Many newspapers are already dead as a printed product, and many others are on the edge of permanent change.
Again from the Pew Research graph, you could jump to the conclusion that advertising would just be a straight redirection to online/mobile news services, but that lost traditional advertising spend has not, by-and-large, transferred across.
Newspapers, radio and television were uniquely placed; they could reach huge numbers of people very easily. They were a marketer’s dream; all you had to do was make sure your ad stood out better than your competitor’s.
News is a critical element for attracting consumers, obviously in newspapers, but also on television and radio where they act as attractors to settle viewers and listeners in for the programs before and after their bulletins.
But the infotainment industry has changed, scattering across fundamentally electronic devices, and advertising has had to change to meet the new media mix and that new model is far from settled.
The media-scape now includes print newspapers, trade and entertainment magazines, free-to-air and pay-for-viewing television, radio, internet news sites, commercial websites, popular culture sites such as YouTube, Instagram and Pinterest, social media networks such as Facebook, LinkedIn, Snapchat, Twitter, Tumblr and the ever increasing number of blog sites.

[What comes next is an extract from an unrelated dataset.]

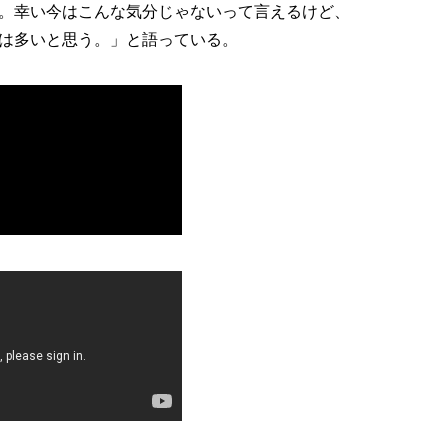
。幸い今はこんな気分じゃないって言えるけど、
は多いと思う。」と語っている。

Choosing which of these media platforms you should use for your marketing in the most cost effective way is a huge challenge facing all those who need to raise their profiles or market their goods and services.

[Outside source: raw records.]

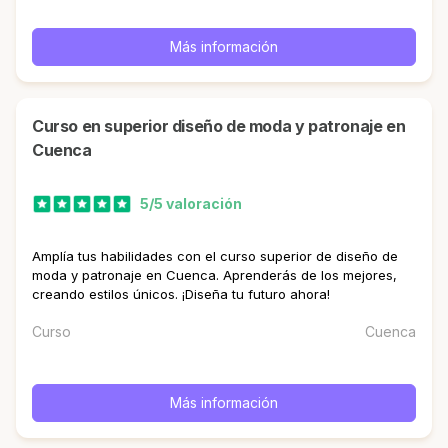
Más información
curso en superior diseño de moda y patronaje en
Cuenca
5/5 valoración
Amplía tus habilidades con el curso superior de diseño de
moda y patronaje en Cuenca. Aprenderás de los mejores,
creando estilos únicos. ¡Diseña tu futuro ahora!
Curso
Cuenca
Más información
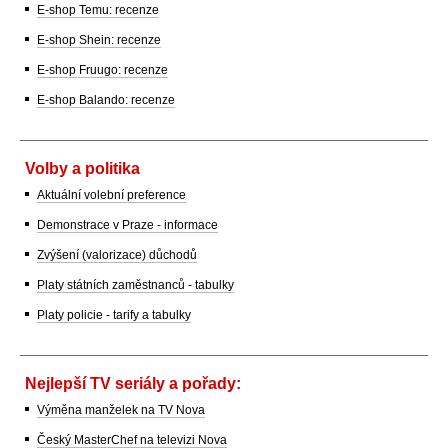
E-shop Temu: recenze
E-shop Shein: recenze
E-shop Fruugo: recenze
E-shop Balando: recenze
Volby a politika
Aktuální volební preference
Demonstrace v Praze - informace
Zvýšení (valorizace) důchodů
Platy státních zaměstnanců - tabulky
Platy policie - tarify a tabulky
Nejlepší TV seriály a pořady:
Výměna manželek na TV Nova
Český MasterChef na televizi Nova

And what role should Public Relations play in this new media-scape? What can PR offer that marketing techniques generally can’t?
For a start, bloggers can be very influential, with either positive or negative impacts on a business. They can destroy a well-developed advertising campaign, or halve the cost of your advertising spend. They need to be engaged and stakeholder engagement is a PR specialty.
Media placement across the board is still an important tool. If your product or service can be talked about in the media, it adds significantly to the success of any marketing push. PR directly understands what journalists and media outlets need in a story.
Video, photographs and graphics are all powerful components of storytelling and have become even more relevant in the world of YouTube and web-based media sites. We take a holistic approach to this, and storytelling is our specialty.
Encouraging likes and followers on social media can have huge impacts for your marketing through successful engagement programs. You need to have a stand-back approach which pulls apart the campaign in-house from a non-involved player, rather than it being pulled apart in public.
Public Relations is now playing a bigger and more important role in ensuring marketing success across expanded, interactive and diverse technologies. Without public relations involvement in your marketing, you are increasing down-side risks and putting your investment in jeopardy.